◆ TASK DIRECTIONS
Taking the entries below, transcribe only the lines starting with the one with "of our people, includi" and going on through the one with "EASY CHINESE NEW YEAR RECIPE – USD 5.00", exactly as written, without the pictures.

○ ○ ○ ○

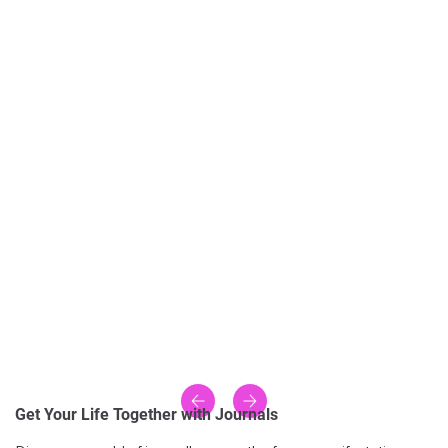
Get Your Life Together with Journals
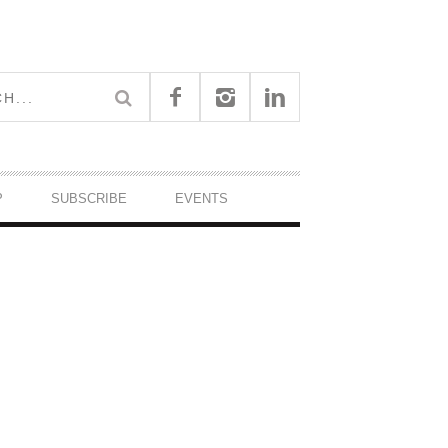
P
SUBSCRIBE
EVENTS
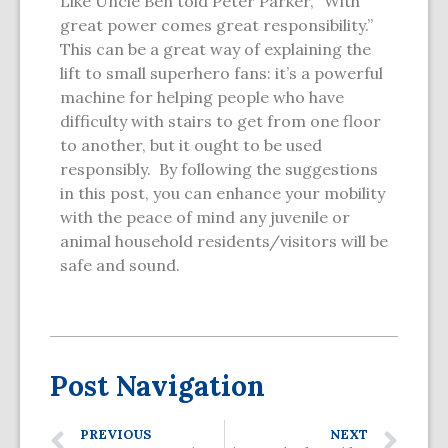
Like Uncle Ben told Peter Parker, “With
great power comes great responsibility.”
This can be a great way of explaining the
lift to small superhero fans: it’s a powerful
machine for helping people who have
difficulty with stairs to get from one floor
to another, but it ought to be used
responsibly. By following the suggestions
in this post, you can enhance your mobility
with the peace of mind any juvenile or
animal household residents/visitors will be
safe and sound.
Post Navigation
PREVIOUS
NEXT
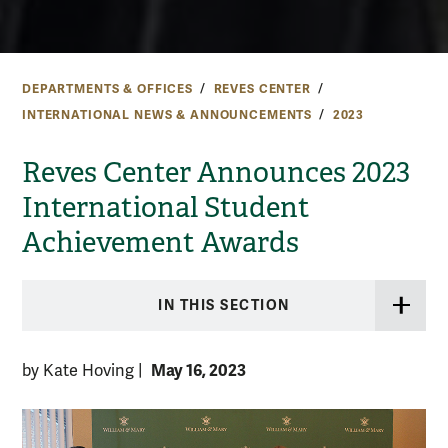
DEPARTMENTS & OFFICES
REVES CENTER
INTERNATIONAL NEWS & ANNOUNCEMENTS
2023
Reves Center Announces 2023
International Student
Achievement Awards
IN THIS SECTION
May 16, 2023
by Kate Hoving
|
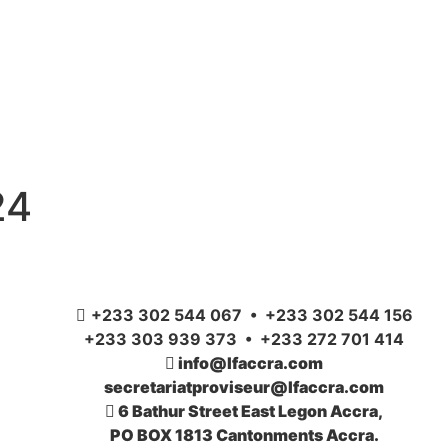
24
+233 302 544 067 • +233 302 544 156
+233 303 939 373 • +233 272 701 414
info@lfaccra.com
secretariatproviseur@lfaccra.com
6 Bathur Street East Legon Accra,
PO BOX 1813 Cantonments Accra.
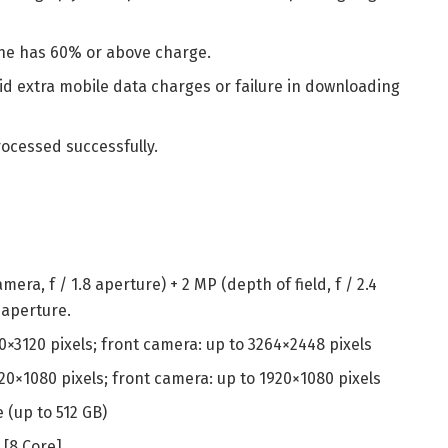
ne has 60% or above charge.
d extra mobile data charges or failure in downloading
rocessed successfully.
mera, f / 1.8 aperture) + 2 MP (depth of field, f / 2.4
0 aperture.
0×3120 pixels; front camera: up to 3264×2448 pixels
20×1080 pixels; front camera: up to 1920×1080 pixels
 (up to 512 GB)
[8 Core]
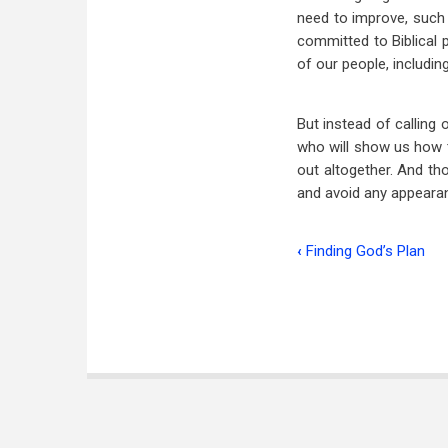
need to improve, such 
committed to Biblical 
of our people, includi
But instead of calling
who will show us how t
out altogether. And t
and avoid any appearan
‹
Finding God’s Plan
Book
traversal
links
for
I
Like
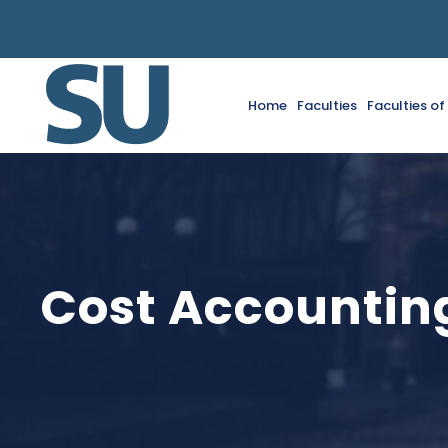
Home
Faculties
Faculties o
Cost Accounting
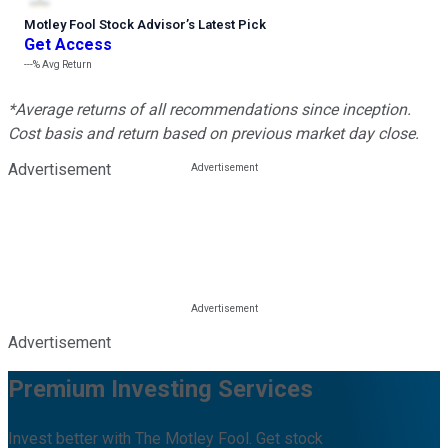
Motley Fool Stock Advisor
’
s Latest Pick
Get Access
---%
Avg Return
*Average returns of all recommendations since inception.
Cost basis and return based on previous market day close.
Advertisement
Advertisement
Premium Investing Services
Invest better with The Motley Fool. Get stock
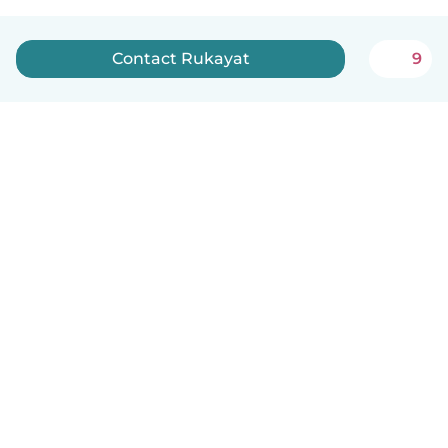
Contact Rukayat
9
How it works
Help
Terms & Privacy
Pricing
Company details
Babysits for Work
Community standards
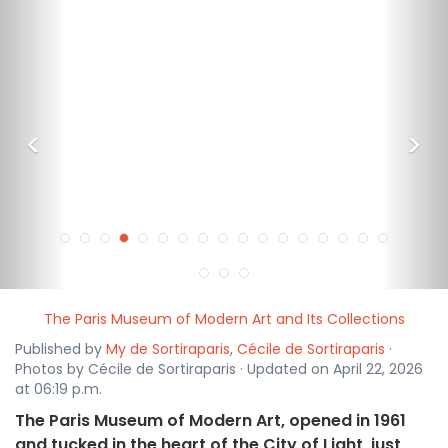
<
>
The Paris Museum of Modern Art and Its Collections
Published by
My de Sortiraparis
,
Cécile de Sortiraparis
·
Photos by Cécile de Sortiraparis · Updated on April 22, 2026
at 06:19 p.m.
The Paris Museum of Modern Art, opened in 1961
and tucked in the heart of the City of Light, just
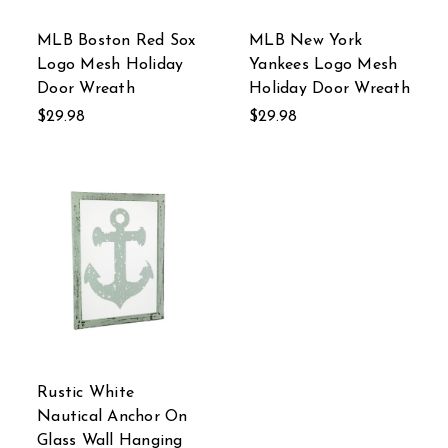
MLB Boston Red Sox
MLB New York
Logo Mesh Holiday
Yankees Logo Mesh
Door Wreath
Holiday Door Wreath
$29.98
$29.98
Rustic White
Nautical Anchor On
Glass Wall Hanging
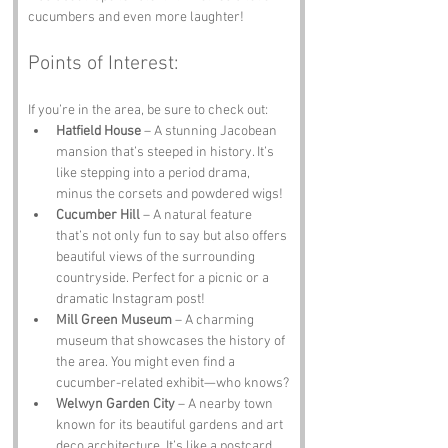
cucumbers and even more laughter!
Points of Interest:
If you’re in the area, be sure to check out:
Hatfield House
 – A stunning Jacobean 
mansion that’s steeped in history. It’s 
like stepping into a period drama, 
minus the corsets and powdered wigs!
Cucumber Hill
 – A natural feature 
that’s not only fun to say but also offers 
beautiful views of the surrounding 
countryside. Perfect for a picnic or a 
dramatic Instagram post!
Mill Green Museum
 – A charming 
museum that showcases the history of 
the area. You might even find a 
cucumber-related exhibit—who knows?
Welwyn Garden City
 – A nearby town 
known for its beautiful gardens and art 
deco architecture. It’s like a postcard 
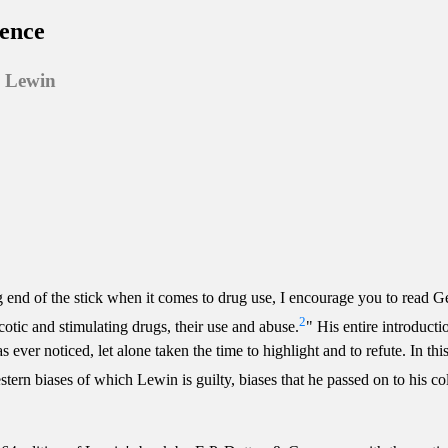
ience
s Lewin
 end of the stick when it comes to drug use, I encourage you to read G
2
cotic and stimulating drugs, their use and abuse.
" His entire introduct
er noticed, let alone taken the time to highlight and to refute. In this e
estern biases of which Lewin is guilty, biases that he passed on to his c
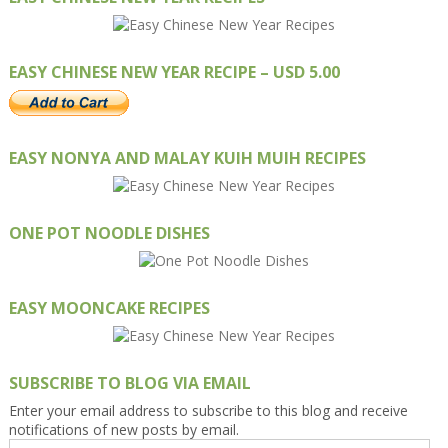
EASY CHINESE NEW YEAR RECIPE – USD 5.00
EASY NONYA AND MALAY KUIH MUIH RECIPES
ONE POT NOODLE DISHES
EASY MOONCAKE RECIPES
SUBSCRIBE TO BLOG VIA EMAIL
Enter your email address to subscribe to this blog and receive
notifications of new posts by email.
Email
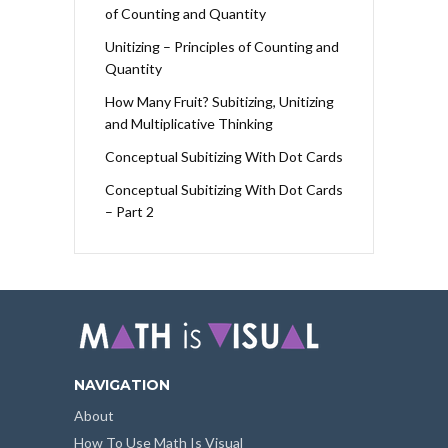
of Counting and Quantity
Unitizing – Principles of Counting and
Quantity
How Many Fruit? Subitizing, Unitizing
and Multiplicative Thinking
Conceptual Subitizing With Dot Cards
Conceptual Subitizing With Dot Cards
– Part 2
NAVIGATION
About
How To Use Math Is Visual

○ ○ ○ ○

◆ RESPONSE FOR THIS EXERCISE
of our people, includi
But instead of calling
who will show us how t
out altogether. And t
and avoid any appearan
‹
Finding God’s Plan
Book
traversal
links
for
I
Like
Home
Faculties
Faculties o
Cost Accounting
Motley Fool Stock Advisor
’
s Latest Pick
Get Access
---%
Avg Return
*Average returns of all recommendations since inception.
Cost basis and return based on previous market day close.
Advertisement
Advertisement
Premium Investing Services
Invest better with The Motley Fool. Get stock
Contact Rukayat
9
How it works
Help
Terms & Privacy
Pricing
Company details
Babysits for Work
Community standards
<
>
The Paris Museum of Modern Art and Its Collections
Published by
My de Sortiraparis
,
Cécile de Sortiraparis
·
Photos by Cécile de Sortiraparis · Updated on April 22, 2026
at 06:19 p.m.
The Paris Museum of Modern Art, opened in 1961
and tucked in the heart of the City of Light, just
MLB Boston Red Sox
MLB New York
Logo Mesh Holiday
Yankees Logo Mesh
Door Wreath
Holiday Door Wreath
$29.98
$29.98
Rustic White
Nautical Anchor On
Glass Wall Hanging
cucumbers and even more laughter!
Points of Interest:
If you’re in the area, be sure to check out:
Hatfield House
 – A stunning Jacobean 
mansion that’s steeped in history. It’s 
like stepping into a period drama, 
minus the corsets and powdered wigs!
Cucumber Hill
 – A natural feature 
that’s not only fun to say but also offers 
beautiful views of the surrounding 
countryside. Perfect for a picnic or a 
dramatic Instagram post!
Mill Green Museum
 – A charming 
museum that showcases the history of 
the area. You might even find a 
cucumber-related exhibit—who knows?
Welwyn Garden City
 – A nearby town 
known for its beautiful gardens and art 
deco architecture. It’s like a postcard 
ience
s Lewin
 end of the stick when it comes to drug use, I encourage you to read G
2
cotic and stimulating drugs, their use and abuse.
" His entire introduct
er noticed, let alone taken the time to highlight and to refute. In this e
estern biases of which Lewin is guilty, biases that he passed on to his c
EASY CHINESE NEW YEAR RECIPE – USD 5.00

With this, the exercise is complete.